Earlier pages of this week’s newspaper carry stories about a debate over the value, or not, of all-girl schools. The articles reflect the thoughts and views of various heads. Time now to hear from one of those most impacted – a former pupil at a single-sex establishment. Samantha Watkins (as she is now known) speaks from personal experience.
There’s been a lot of talk lately about girls being at a disadvantage because of their single-sex education.
I was lucky enough to go to an all girls school for five years before I went on to university and I can safely say it was the best decision my parents and I could’ve made for me.
Personally, yes I do think that being at a single-sex school had an affect on me. When I first went to university I did find it harder to connect or bond with the boys than I did with the girls and I was often quite shy in front of them but eventually I got used to being around them. Equally I know that some of my friends from school have found it much easier to bond with the boys than the girls and in their second and third years they lived with more boys than girls. There’s one thing that we do all agree on is that if we had gone to a co-ed secondary school we probably wouldn’t have worked so hard to get to university.
One of the really important values that we learnt whilst at our school was to work hard to get places in life. We worked hard for our A levels so we could get into our first choice universities, and we worked hard at university to get the jobs we wanted. At no point along the way have we ever considered that we’d be at a disadvantage in the workplace because we couldn’t interact with our male peers. This is the controversial view of the head teacher at Brighton College, Richard Cairns, saying that the environment of a single-sex school was a “deeply unrealistic world”.
Any girl from a single-sex school can repeat the various rumours that are thrown around about them: ‘they’re definitely lesbians’, ‘they must be so socially awkward around boys’ or my personal favourite ‘they must fancy all the male teachers then’.
Yes, there are some girls that are socially awkward around boys – but they may be equally socially awkward around girls. That kind of anxiety and nervousness comes from a lack of confidence and self-esteem. I don’t doubt that sometimes, the environment that an all-girls school provides may only encourage these feelings and so it can be difficult to flourish in this situation and so, of course, bullying can be a problem – but it’s a problem in any school is it not?

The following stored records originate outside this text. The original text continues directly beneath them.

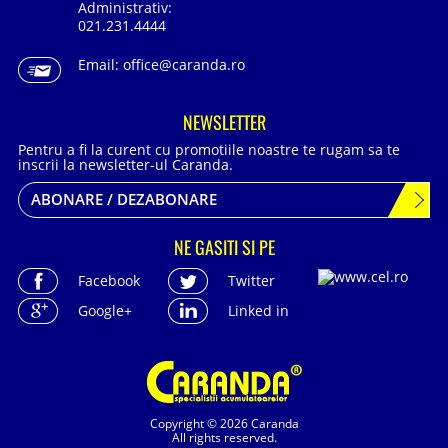
Administrativ:
021.231.4444
Email:
office@caranda.ro
NEWSLETTER
Pentru a fi la curent cu promotiile noastre te rugam sa te
inscrii la newsletter-ul Caranda.
ABONARE / DEZABONARE
NE GASITI SI PE
Facebook
Twitter
Google+
Linked in
Copyright © 2026 Caranda
All rights reserved.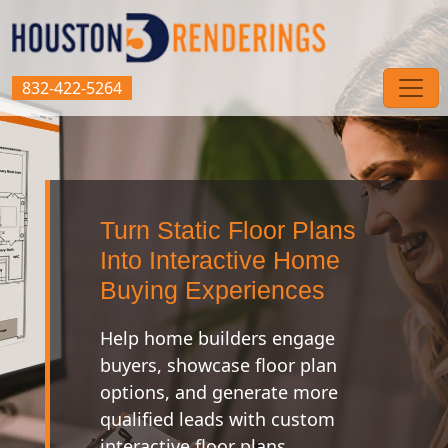
832-422-5264
Turn Static Floor Plans
Into Interactive Home
Buying Experiences
Help home builders engage
buyers, showcase floor plan
options, and generate more
qualified leads with custom
interactive floor plans.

The benefits of the single-sex schools always seem to be conveniently forgotten. Being educated without the opposite sex present allows for better concentration and much less distraction from studies. The grades at mine and most other single-sex schools speak for themselves.
Cairns claims that because we have been single-sex educated, we have no idea how to interact with the opposite sex in a working environment. With fathers, brothers, teachers and friends surrounding us, as well as the socials with the local boys school, I find it hard to believe that the girls from my school cannot hold a conversation with a male.
There are some things where he’s not wrong – yes we have come out of school with good grades (quite probably better than his school has turned out) and we’ve gone to university but, shocking I know, we didn’t and don’t giggle every time a boy walks past or talks to us. Not to mention that having worked in a real working environment, I don’t find it any easier to talk to my female colleagues than male, and I certainly don’t think that I, or any other of my single-sex school comrades, ‘cannot meaning-fully converse and communicate with male colleagues’.
So what about boys? Why is it that girls will be at a disadvantage?
This opinion is just so old-fashioned– that because of our gender we will not have the same opportunities as boys in the same situation?
I wouldn’t change the education I have had and I sincerely hope that any future employers of mine won’t look at my school background and think ‘an all-girls school? No she won’t be able to interact with her male colleagues’. Hopefully, instead, they will look at the grades I achieved and my experience of real life.